Date of Graduation


Document Type


Degree Type



Davis College of Agriculture, Natural Resources and Design


Animal and Nutritional Sciences

Committee Chair

Kristen Matak


Peanut butter and peanut paste products were implicated as the vehicle of contamination in an outbreak of Salmonella Typhimurium that began in September 2008 and in the November 2006 outbreak of Salmonella Tennessee; therefore based on the apparent need for intervention measure, the purpose of this research was to evaluate the effectiveness of non-thermal electron beam irradiation for reduction of Salmonella serovars Tennessee (ATCC 10722) and Typhimurium (ATCC 14028) in creamy peanut butter. Each strain was studied independently. Peanut butter samples were inoculated with approximately 7.0 log CFU/g of Salmonella and exposed to e-beam doses ranging from 0--3.1 kGy. Doses were confirmed using film dosimetry. Survivors were enumerated by standard spread-plating on non-selective (tryptic soy agar; TSA) and selective (xylose lysine deoxycholate agar; XLD) media. Microbial counts (CFU/g) were log-converted and the slopes of the respective survivor curves were determined by linear regression. D10-values were calculated as the negative reciprocal of the slope of the survivor curve and were reported as mean values +/- standard deviation. One-way analysis of variance and Tukey's honestly significant difference test were used to determine differences.
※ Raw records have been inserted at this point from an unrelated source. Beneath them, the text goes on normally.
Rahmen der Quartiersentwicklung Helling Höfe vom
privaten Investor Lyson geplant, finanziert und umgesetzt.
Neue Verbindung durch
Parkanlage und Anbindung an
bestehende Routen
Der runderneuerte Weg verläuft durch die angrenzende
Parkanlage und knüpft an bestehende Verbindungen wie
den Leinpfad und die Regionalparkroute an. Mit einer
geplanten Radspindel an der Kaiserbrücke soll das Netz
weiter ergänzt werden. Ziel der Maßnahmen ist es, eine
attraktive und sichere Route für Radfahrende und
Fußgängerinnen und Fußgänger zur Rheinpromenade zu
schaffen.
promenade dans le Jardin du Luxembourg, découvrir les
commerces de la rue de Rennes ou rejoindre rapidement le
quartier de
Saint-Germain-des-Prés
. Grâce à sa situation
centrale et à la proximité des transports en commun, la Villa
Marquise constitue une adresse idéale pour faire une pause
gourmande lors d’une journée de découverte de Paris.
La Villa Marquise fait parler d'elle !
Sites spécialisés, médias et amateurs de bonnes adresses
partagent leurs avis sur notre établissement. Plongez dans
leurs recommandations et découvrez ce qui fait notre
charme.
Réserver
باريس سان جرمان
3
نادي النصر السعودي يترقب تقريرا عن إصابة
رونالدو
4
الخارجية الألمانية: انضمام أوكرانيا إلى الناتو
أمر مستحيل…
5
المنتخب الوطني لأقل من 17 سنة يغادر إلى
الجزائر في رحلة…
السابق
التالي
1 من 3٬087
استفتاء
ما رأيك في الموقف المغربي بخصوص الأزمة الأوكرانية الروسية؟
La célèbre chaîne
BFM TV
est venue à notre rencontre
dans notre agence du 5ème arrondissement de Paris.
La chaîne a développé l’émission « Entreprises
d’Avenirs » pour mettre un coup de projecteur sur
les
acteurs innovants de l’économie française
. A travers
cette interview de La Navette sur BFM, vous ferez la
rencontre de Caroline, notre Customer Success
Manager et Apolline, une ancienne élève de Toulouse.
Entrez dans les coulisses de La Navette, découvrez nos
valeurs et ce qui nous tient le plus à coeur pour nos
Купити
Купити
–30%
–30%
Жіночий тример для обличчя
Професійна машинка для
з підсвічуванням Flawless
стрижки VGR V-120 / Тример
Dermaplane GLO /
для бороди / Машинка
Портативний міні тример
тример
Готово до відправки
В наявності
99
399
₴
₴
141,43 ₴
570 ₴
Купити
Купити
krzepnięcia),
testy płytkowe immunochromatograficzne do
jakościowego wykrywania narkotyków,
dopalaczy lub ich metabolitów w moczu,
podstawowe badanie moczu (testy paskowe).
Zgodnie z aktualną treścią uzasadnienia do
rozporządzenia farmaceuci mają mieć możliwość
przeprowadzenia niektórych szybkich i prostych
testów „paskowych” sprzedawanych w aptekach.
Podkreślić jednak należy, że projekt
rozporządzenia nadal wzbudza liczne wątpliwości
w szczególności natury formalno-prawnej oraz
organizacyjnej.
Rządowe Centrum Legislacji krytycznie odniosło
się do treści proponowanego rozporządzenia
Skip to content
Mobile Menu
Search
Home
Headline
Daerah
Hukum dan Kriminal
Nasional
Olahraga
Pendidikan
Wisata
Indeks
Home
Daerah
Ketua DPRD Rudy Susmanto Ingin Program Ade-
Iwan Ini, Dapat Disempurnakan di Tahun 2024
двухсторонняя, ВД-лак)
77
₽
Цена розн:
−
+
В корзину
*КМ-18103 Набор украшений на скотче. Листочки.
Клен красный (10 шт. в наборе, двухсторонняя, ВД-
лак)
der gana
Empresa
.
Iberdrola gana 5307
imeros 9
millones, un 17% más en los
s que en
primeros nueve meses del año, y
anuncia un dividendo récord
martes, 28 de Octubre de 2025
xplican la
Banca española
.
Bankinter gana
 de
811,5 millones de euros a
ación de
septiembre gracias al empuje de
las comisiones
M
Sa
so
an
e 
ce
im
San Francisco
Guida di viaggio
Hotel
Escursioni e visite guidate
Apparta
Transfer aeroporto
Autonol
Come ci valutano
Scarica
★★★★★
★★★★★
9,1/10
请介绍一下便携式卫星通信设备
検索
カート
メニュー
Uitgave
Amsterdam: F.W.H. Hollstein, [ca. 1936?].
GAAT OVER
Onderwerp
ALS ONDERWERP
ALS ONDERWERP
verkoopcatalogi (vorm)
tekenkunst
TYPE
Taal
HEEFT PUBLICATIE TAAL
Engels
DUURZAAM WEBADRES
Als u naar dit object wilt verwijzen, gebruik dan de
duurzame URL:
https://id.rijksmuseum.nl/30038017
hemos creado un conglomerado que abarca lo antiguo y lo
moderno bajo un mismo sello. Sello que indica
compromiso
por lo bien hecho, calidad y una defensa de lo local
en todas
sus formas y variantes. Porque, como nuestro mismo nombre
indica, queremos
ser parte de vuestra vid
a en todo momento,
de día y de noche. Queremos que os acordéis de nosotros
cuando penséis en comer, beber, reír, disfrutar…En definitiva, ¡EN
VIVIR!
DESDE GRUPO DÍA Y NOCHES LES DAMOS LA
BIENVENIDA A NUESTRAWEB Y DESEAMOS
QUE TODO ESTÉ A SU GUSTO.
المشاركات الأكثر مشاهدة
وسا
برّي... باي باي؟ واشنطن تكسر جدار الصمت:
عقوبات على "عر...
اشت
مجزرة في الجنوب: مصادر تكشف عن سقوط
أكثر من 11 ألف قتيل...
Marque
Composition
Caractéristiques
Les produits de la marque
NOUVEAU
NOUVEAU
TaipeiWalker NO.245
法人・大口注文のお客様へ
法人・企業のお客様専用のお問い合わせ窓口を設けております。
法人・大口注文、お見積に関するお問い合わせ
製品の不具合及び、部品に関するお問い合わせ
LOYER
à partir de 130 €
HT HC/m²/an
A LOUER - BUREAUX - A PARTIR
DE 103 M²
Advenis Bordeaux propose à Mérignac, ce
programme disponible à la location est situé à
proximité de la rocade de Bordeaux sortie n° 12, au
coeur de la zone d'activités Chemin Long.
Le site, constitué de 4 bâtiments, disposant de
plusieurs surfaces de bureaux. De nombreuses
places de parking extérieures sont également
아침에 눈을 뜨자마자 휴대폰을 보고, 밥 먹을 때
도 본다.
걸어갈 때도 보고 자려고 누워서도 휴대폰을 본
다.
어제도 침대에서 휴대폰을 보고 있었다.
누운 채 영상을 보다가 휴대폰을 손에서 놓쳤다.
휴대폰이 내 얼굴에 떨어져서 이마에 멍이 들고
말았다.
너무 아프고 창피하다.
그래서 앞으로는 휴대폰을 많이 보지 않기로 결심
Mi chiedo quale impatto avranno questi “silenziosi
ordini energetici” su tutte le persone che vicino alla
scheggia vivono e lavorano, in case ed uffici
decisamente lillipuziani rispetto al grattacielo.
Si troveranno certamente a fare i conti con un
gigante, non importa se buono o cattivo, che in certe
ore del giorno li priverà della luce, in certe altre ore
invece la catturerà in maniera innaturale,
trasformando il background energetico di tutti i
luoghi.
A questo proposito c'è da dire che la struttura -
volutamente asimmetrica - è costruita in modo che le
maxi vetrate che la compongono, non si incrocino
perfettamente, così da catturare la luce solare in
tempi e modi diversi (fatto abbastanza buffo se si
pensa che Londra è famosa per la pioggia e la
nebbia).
D10-values show that Salmonella Typhimurium was more resistant (0.82 +/- 0.02 and 0.73 +/- 0.01 kGy on TSA and XLD, respectively) than Salmonella Tennessee (0.72 +/- 0.02 and 0.60 +/- 0.01 kGy on TSA and XLD, respectively) to e-beam irradiation (P<0.05). The recovery on growth and selective media was different (P<0.05), indicating cell injury. Microbial analyses were conducted after 4, 6, 8, and 14 d of storage. The rate of microbial decline was significant over the 14 d storage period (P<0.05); the greatest reductions were seen at target e-beam dose 2.5 kGy at day 14 (P<0.05). Salmonella Tennessee and Salmonella Typhimurium mean survivor populations exposed to e-beam irradiation in peanut butter will decline overtime. E-beam irradiation may be an effective processing step for the non-thermal inactivation of Salmonella in peanut butter.